# One-eyed feral needs sanctuary



## birdybirdy (May 19, 2010)

Hi. I'm in Philadelphia. I've had a feral pigeon for a month, that I believe was gored by a gull. Two deep chest wounds are healing fine, although she can't yet fly; she's missing the middle digit and "thumb" on one foot; and I've just come to realize that she's blind in one eye. I want to find a sanctuary for her. Can you refer me anywhere? I'll drive pretty far for her.


----------



## GrMike (Mar 13, 2014)

birdybirdy said:


> Hi. I'm in Philadelphia. I've had a feral pigeon for a month, that I believe was gored by a gull. Two deep chest wounds are healing fine, although she can't yet fly; she's missing the middle digit and "thumb" on one foot; and I've just come to realize that she's blind in one eye. I want to find a sanctuary for her. Can you refer me anywhere? I'll drive pretty far for her.

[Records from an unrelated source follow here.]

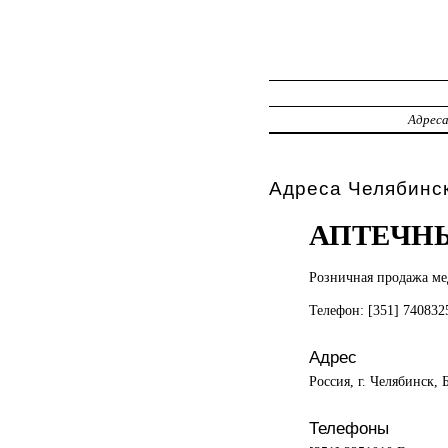
Адрес
Адреса Челябинс
АПТЕЧНЫ
Розничная продажа
ме
Телефон: [351] 74083
Адрес
Россия, г. Челябинск,
Телефоны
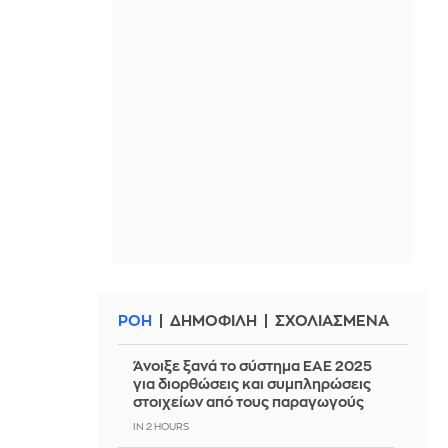
ΡΟΗ
ΔΗΜΟΦΙΛΗ
ΣΧΟΛΙΑΣΜΕΝΑ
Άνοιξε ξανά το σύστημα ΕΑΕ 2025
για διορθώσεις και συμπληρώσεις
στοιχείων από τους παραγωγούς
IN 2 HOURS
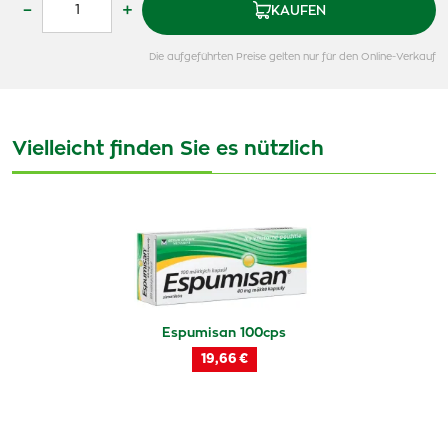
–
+
KAUFEN
Die aufgeführten Preise gelten nur für den Online-Verkauf
Vielleicht finden Sie es nützlich
Espumisan 100cps
19,66 €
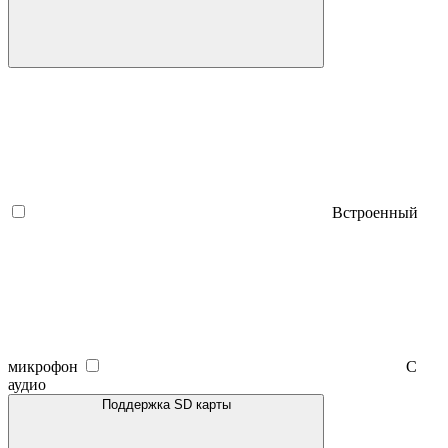
Встроенный
микрофон
С
аудио
Поддержка SD карты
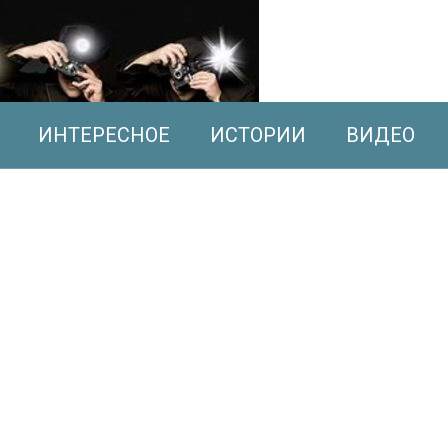
ИНТЕРЕСНОЕ
ИСТОРИИ
ВИДЕО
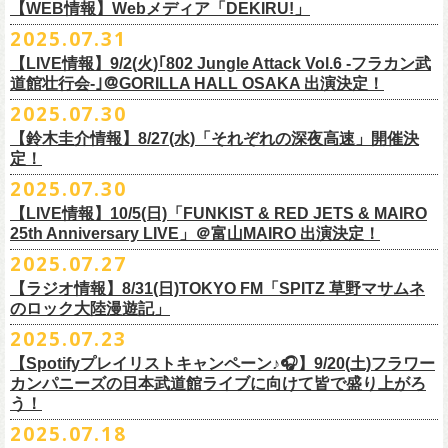
https://cocolo.jp/site/blog/1150
ンの全国ツアー、
どうぞお楽しみに！
また武道館でフラカンのライブが観たい。そう心から思う。武道館はほ
【WEB情報】Webメディア「DEKIRU!」
https://chupea.fm/
■vol.1
いほいできる会場ではなくても、こんなフラカンのライブをこれからい
＊グレートマエカワ 生出演(15:00〜出演予定）
2025.07.31
■8月6日(水)14:00〜17:51 FM802「THE NAKAJIMA HIROTO SHOW 802
7/31(木)Webメディア「DEKIRU!」
◎フラワーカンパニーズ ワンマンツアー「フラカンのチョイナチョイ
ゲスト：加藤ひさし、古市コータロー(THE COLLECTORS)
っぱい観たい。思えば初めてロックを聴いた頃からずっと、その衝撃や
【LIVE情報】9/2(火)｢802 Jungle Attack Vol.6 -フラカン武
RADIO MASTERS」
＊グレートマエカワインタビュー掲載
ナ’25/’26」
https://www.youtube.com/watch?
v=kTtAgK2Iq4A&t=2345s
感動が「思い出」という箱の中に納まらなくて、ずっとリアルに生き続
10年ぶり2回目となる日本武道館公演『フラカンの日本武道館 Part2 〜
道館壮行会-｣＠GORILLA HALL OSAKA 出演決定！
＊グレートマエカワ 生出演(17:00台出演予定）
「グレートマエカワさんのDIY魂が知りたい！〜自分たちが「面白い」と
2025年
けちゃうものだから、僕はこうやって文章を書いたりしている。この10
超・今が旬〜』を9月20日(土)
に開催するフラワーカンパニーズが、
今年1
2025.07.30
https://funky802.com/masters/
思うことが、バンドの未来につながる〜」
10月25日(土) 熊本Django 16:30/17:00
■vol.2
年ぶりのフラカンの武道館ライブも、「思い出」という箱にはなかなか
月より月１配信のYouTube番組『月刊フラカン武道館 Part2』をスター
https://media.wakasa.jp/articles/diymusic/1504/
10月26日(日) 長崎ホンダ楽器 15:30/16:00
ゲスト：Hump Back
【鈴木圭介情報】8/27(水)「それぞれの深夜高速」開催決
収まらないだろうし、収めるべきじゃない。これはきっと新しいはじま
ト、8回目のゲストとして、
四星球の出演が決定！
来月9月20日(土)、10年ぶり2度目の日本武道館公演『
フラカンの日本武道
＊「フラカンの日本武道館 Part2 オフィシャルガチャ」につきまして
11月3日(月・祝) 渋谷duo MUSIC EXCHANGE 15:15/16:00
定！
https://www.youtube.com/watch?
v=6XTayyWwFP0&t=6s
り。これからフラワーカンパニーズは、さらに凄いことになるだろう。
館 Part2 〜超・今が旬〜』を開催するフラワーカンパニーズ、
武道館前
・500円玉専用となりますので、
ご利用予定の方は500円玉をご用意くだ
11月8日(土) 徳島club GRINDHOUSE 16:30/17:00
絶対にそうなるだろう。
2025.07.30
番組スタート直前スペシャルのvol.0としてスキマスイッチ、
第１回目の
苦しい夜を乗り越えて来た芸人さんがそれぞれの夜を語り〈深夜高速〉
最後のワンマンライブとして開催する8月24日(日)「
横浜ストーリー 〜武
さい（
他の硬貨は使用不可）
11月9日(日) 米子AZTiC laughs 15:30/16:00
■vol.3
ゲストとしてTHE COLLECTORSの加藤ひさし(vo)と古市コータロー(
g)、
【LIVE情報】10/5(日)「FUNKIST & RED JETS & MAIRO
を熱唱するライブ、今年も開催決定！
道館前の一撃〜」＠F.A.D YOKOHAMA（会場チケット完売）
の模様がニ
・お一人様1回のお並びにつき5回しまでとさせていただきます
11月15日(土) 福井CHOP 16:30/17:00
◎「少しだけピュアなチョイナロンT」
ゲスト：根本要（スターダスト☆レビュー）
◎フラワーカンパニーズ「フラカンの日本武道館 Part2 〜超・今が
第２回目にHump Back、第３回目はスターダスト☆レビューの根本要、
25th Anniversary LIVE」＠富山MAIRO 出演決定！
コニコ生放送にて独占生中継されることが決定！
11月16日(日) 神戸VARIT. 15:30/16:00
https://www.youtube.com/watch?
v=OMoBtAjSn-w
価格：¥4,000（税込）
旬〜」
第４回目は南海キャンディーズの山里亮太、
第５回目は筋肉少女帯の大
2025.07.27
◎「それぞれの深夜高速」
11月29日(土) 名古屋E.L.L 16:30/17:00
ボディカラー：ホワイト
2025年9月20日(土)＠日本武道館 OPEN 15:30 START 16:30
槻ケンヂ、
第６回目はBRAHMANのボーカル・TOSHI-LOW、
そして第７
【日時】2025年8月27日（水）18:40開場 19:00開演
ライブの一部はどなたでも無料で視聴が可能、
ニコニコプレミアム会員
【ラジオ情報】8/31(日)TOKYO FM「SPITZ 草野マサムネ
11月30日(日) 静岡サナッシュ 15:30/16:00
■vol.4：山里亮太（南海キャンディーズ）
素材 ： 綿100％
回目はラッパー・シンガーソングライターのNovel Coreを招きお届けして
今年12月末をもって営業終了となる大分のライブハウスT.O.P.S
【会場】下北沢・小劇場B1
に登録するとライブ全編、
見逃し配信が視聴可能となります。
のロック大陸漫遊記」
12月6日(土) 宇都宮HEAVEN’S ROCK VJ-2 16:30/17:00
https://youtube.com/live/_ipE-
Na37yY
サイズ：S / M / L / XL /XXL
＜SET LIST＞
きた今番組（全回アーカイブ配信中）。
BittsHALLにて、フラワーカンパニーズのワンマンライブが決定！
【出演者】MC：東京03角田 特別審査員：フラワーカンパニーズ鈴木
12月7日(日) 水戸LIGHT HOUSE 15:30/16:00
2025.07.23
＜製品サイズ＞
SE Eeyo
第８回目となる今回のゲストは、”日本一泣けるコミックバンド”
、四星球
■8月31日(日)21:00〜21:55 TOKYO FM「SPITZ 草野マサムネのロック大
ゲスト：4名
武道館公演を１ヶ月後に控えたフラカンの盛り上がり必至の貴重な
ライ
12月13日(土) 盛岡CLUB CHANGE WAVE 16:30/17:00
■vol.5
S ： 身丈65cm / 身幅49cm / 肩幅42cm / 袖丈 60cm
1 少年卓球
【Spotifyプレイリストキャンペーン♪🎧】9/20(土)フラワー
を招聘！
陸漫遊記」
9/2(火)大阪GORILLA HALL OSAKAで開催される｢802 Jungle Attack Vol.6
◎「フラワーカンパニーズLIVE〜サンキューBitts〜」
【料金】￥3,500-（税込・整理番号付き自由席）
ブ、どうぞお見逃しなく！
12月14日(日) 弘前KEEP THE BEAT 15:30/16:00
ゲスト：大槻ケンヂ（筋肉少女帯/特撮/オケミス）
M ： 身丈69cm / 身幅52cm / 肩幅45cm / 袖丈62cm
2 ピースフル
カンパニーズの日本武道館ライブに向けて皆で盛り上がろ
＊鈴木圭介、グレートマエカワ ゲスト出演決定！
-フラカン武道館壮行会-｣にフラワーカンパニーズの出演が決定！
日時：2025年11月24日(月祝) OPEN15:30/START16:00
【発売日】Livepocket
12月21日(日) 京都磔磔 15:30/16:00
https://www.youtube.com/watch?
v=1EMet2dx9d4
う！
L ： 身丈73cm / 身幅55cm / 肩幅48cm / 袖丈63cm
3 ただいま実演中
20年以上にわたる付き合いで、
先輩後輩の枠を超えた関係性の2組。四星
壮行会、ありがとうございます！嬉涙
会場：大分T.O.P.S BittsHALL
・7月30日（水）21:00 先行抽選受付開始（～8月12日（火）11:00
＊配信詳細
12月22日(月) 京都磔磔 18:30/19:00
XL ： 身丈77cm / 身幅58cm / 肩幅52cm / 袖丈64cm
4 ライトを消して走れ
2025.07.18
球にことあるごとに”
危機”を救ってもらってきたフラカン、
さらに現在展
※全国38局ネット＞
各放送局のオンエア日時は番組公式サイトでご確認
チケット料金：前売¥5,200(税込/整理番号付/ドリンク代別)
迄）・8月16日（土）11:00 一般発売開始
◎フラワーカンパニーズ「横浜ストーリー〜武道館前の一撃〜」＠
F.A.D
2026年
■vol.6
XXL：身丈81cm / 身幅63cm / 肩幅56cm / 袖丈65cm
5 アメジスト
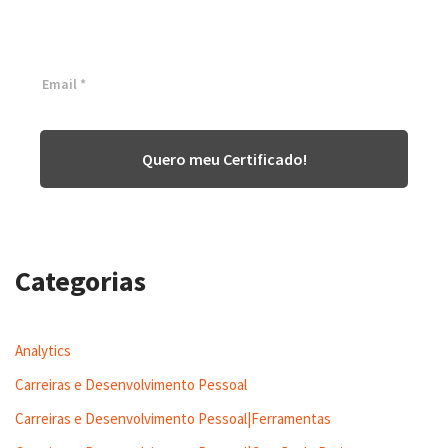
Inscreva-se agora e tenha acesso a nossa plataforma EAD!
Quero meu Certificado!
Categorias
Analytics
Carreiras e Desenvolvimento Pessoal
Carreiras e Desenvolvimento Pessoal|Ferramentas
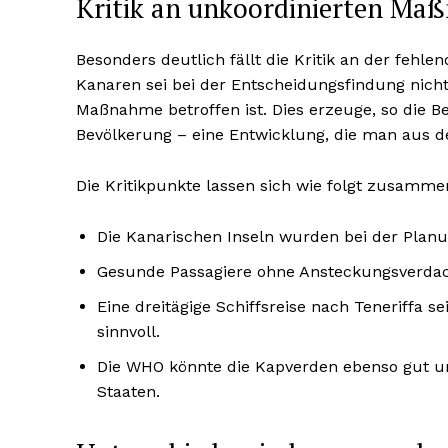
Kritik an unkoordinierten M
Besonders deutlich fällt die Kritik an der fehl
Kanaren sei bei der Entscheidungsfindung nich
Maßnahme betroffen ist. Dies erzeuge, so die B
Bevölkerung – eine Entwicklung, die man aus 
Die Kritikpunkte lassen sich wie folgt zusamme
Die Kanarischen Inseln wurden bei der Planun
Gesunde Passagiere ohne Ansteckungsverdac
Eine dreitägige Schiffsreise nach Teneriffa 
sinnvoll.
Die WHO könnte die Kapverden ebenso gut um
Staaten.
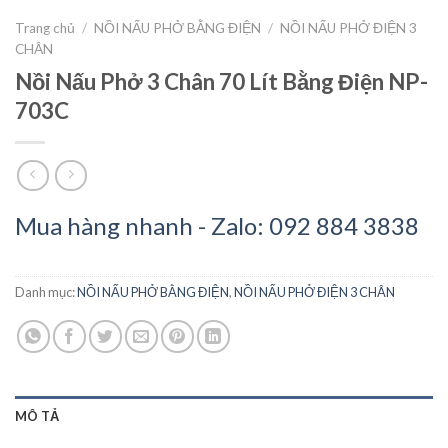
Trang chủ
/
NỒI NẤU PHỞ BẰNG ĐIỆN
/
NỒI NẤU PHỞ ĐIỆN 3
CHÂN
Nồi Nấu Phở 3 Chân 70 Lít Bằng Điện NP-
703C
Mua hàng nhanh - Zalo: 092 884 3838
Danh mục:
NỒI NẤU PHỞ BẰNG ĐIỆN
,
NỒI NẤU PHỞ ĐIỆN 3 CHÂN
MÔ TẢ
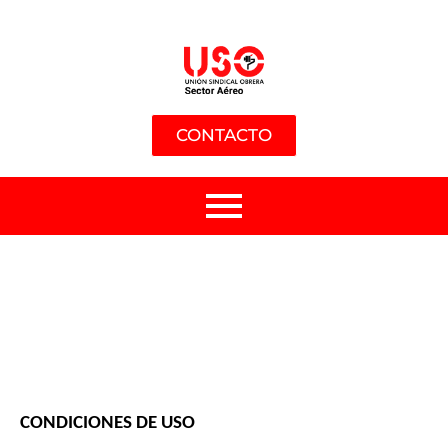
CONTACTO
CONDICIONES DE USO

Hopefully you can find what your looking for but if not.....just build a loft and get some more


----------



## birdybirdy (May 19, 2010)

Two more have fallen into my lap. I'm actually looking for help building a structure out back.


----------



## Trish in Dallas (Jun 5, 2012)

It must be fate


----------



## GrMike (Mar 13, 2014)

Ha! Funny how that works out ain't it.


----------